Treatment of Wilson’s disease: our patients deserve better

, MD (Sellner Emeritus Professor of Human Genetics, and Emeritus Professor of Internal Medicine)

This editorial represents my opinion on the best management of treatment for Wilson’s disease (WD) following 40 years of experience.

Unlike many rare inherited diseases, there are multiple effective drugs available for the treatment of WD. However, there are various presentations and stages of WD that have different optimal therapies in my opinion, thus leading to a certain amount of complexity in treating the disease. This complexity is not understood by many physicians treating WD patients. It is my view that currently some patients are being inappropriately treated, leading to unnecessary patient damage and even death. I have spent the last 40 years of my career developing new treatments, and evaluating old treatments, for WD, and claim considerable expertise in this area. I believe there are two situations where treatment is mismanaged. It is my intention in this editorial to point out what I consider to be the two treatment errors harmful to patients, and to discuss misunderstood aspects of the various drugs.

First, I shall give a quick primer on WD for those not familiar with the disease Citation[1]. It is inherited as an autosomal recessive, and is rare, occurring in about 1 in 40,000 births in most populations, with probably around 10,000 patients in the U.S. It is therefore, an orphan disease. The gene that produces ATP7B is mutated in this disease. ATP7B is an ATPase enzyme that is a critical part of the path that causes excretion of copper from the liver into the bile for loss in the stool, thereby keeping copper excretion in balance with copper absorption. With their copper excretory path crippled, WD patients accumulate a little copper every day of their lives. The extra copper is stored in the liver for a time, but eventually the liver storage capacity is exceeded. The liver becomes damaged, and about half the patients present with liver disease, such as hepatitis and/or cirrhosis, and occasionally, acute liver failure. The liver damage may be subclinical, and copper accumulates in other organs, with certain areas of the brain being most sensitive. These are areas of the brain that coordinate movement, and about half the patients (the half that doesn’t present with liver disease) present with a movement disorder, with tremor, dystonia and coordination problems, becoming progressively severe if not treated. As the disease progresses these patients have increasing difficulty with speech, sometimes swallowing, eventually develop abnormal body positions, and have difficulty in walking. Both the liver presentation and the neurologic presentation tend to occur in the second and third decades of life, although the age of presentation can be quite broad for occasional patients.

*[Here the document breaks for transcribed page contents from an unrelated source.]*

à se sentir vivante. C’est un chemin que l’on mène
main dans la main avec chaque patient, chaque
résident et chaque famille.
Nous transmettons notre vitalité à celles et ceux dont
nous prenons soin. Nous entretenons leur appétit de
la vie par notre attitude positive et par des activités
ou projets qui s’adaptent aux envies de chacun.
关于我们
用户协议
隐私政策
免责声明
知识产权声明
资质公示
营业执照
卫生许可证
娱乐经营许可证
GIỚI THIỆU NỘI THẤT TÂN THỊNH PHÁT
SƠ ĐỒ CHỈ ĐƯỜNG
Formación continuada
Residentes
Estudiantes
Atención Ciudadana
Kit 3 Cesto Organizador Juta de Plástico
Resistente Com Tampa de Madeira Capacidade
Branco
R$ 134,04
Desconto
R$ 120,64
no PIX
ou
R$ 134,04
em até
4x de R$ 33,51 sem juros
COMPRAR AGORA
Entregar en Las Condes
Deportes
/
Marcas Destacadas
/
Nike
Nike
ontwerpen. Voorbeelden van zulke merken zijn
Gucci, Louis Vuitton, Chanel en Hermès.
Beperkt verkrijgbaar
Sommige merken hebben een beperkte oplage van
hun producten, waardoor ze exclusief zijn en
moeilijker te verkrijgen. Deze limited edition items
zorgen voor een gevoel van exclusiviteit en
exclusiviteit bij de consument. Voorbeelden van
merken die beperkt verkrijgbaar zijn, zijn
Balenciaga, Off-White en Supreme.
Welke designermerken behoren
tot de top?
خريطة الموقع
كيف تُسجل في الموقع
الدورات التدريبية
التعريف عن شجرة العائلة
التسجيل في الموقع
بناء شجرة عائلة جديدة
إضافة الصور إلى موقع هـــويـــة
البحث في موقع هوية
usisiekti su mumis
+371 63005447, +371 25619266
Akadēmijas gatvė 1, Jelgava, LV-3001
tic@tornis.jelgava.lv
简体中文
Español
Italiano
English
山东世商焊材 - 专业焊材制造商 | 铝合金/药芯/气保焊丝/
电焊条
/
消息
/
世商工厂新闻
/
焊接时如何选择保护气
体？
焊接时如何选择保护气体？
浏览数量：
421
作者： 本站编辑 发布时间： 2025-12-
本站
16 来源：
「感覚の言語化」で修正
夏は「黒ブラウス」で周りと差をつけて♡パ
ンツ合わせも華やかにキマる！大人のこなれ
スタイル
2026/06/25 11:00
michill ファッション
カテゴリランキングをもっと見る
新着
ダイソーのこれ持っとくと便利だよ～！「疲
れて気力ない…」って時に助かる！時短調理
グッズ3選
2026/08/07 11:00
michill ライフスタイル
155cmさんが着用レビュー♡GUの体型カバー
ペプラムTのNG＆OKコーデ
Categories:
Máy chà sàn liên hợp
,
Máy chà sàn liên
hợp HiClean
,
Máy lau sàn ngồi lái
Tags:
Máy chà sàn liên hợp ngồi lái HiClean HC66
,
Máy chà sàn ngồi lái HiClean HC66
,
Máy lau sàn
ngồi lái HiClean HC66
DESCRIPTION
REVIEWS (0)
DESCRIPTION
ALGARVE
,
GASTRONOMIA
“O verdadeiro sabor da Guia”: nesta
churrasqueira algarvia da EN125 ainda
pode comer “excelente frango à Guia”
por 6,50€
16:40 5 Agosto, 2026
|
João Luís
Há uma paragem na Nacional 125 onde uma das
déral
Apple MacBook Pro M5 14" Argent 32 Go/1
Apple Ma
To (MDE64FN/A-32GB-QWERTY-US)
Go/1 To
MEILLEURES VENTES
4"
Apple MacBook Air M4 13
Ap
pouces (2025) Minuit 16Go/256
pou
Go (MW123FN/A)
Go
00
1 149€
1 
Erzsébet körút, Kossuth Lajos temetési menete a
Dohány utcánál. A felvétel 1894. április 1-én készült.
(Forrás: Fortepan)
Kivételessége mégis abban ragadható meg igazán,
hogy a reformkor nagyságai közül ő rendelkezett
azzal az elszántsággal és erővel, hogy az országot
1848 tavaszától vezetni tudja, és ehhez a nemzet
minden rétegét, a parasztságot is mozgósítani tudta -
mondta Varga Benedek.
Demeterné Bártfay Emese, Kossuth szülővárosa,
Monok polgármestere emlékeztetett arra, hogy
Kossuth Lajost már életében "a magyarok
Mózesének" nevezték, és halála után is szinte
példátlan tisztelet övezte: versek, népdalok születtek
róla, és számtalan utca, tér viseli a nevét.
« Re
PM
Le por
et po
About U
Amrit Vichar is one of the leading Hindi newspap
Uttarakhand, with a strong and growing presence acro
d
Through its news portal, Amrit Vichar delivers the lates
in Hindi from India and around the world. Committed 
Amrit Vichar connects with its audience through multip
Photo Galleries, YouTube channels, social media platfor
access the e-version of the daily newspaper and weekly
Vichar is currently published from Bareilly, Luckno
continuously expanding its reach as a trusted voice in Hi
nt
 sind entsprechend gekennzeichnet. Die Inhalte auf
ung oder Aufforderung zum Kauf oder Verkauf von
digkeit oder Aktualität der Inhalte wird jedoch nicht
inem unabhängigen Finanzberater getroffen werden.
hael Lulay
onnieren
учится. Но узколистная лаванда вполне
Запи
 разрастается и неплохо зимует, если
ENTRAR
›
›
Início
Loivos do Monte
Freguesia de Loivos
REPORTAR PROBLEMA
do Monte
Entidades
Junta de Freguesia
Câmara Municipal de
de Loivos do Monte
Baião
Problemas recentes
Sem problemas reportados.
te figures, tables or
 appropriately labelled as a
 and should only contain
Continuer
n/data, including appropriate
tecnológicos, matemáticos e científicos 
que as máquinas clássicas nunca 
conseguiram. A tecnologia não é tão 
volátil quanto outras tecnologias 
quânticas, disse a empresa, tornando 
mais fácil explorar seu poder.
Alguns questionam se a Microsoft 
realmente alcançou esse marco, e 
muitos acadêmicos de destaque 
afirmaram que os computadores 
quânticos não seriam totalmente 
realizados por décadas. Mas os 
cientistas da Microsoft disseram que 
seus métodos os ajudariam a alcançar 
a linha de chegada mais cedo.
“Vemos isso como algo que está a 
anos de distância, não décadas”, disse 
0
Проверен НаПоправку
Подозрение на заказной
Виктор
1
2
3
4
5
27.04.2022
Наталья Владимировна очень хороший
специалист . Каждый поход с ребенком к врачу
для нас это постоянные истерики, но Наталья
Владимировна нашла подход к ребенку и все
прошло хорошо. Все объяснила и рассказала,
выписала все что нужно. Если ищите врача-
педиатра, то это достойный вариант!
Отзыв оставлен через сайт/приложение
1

Walshe introduced the first orally effective anticopper drug, penicillamine, for the treatment of WD in 1956 Citation[2]. This drug revolutionized the treatment of WD and a generation of WD patients owed their survival to this drug. Penicillamine acts by chelating and mobilizing copper and causing its excretion in the urine. Because some patients couldn’t take penicillamine due to severe side effects, later Walshe Citation[3] introduced trientine as another chelator, which like penicillamine, bound copper and caused its excretion in the urine. It too has some serious side effects, but at a lower frequency than penicillamine.

My group observed that zinc, used as a therapy for sickle cell anemia, caused copper deficiency Citation[4]. Because of the significant side effects of penicillamine and trientine, I decided to turn this side effect of zinc into a therapy for WD. Our first paper on zinc therapy for WD was published in 1983 Citation[5]. Schouwink had given zinc to WD patients earlier but his work was never published, and confined to a thesis Citation[6]. Because WD was an orphan disease, there was no pharmaceutical company interest, so my group had to do all the studies that a company would normally do to develop the drug, and most of the 18 papers detailing this work can be found referred to in reference Citation[7]. Zinc was approved for the maintenance therapy of WD by the U.S. FDA in 1997, based on my data. It was later approved in Europe and in Japan. Zinc acts differently than the chelators. It blocks the intestinal absorption of copper.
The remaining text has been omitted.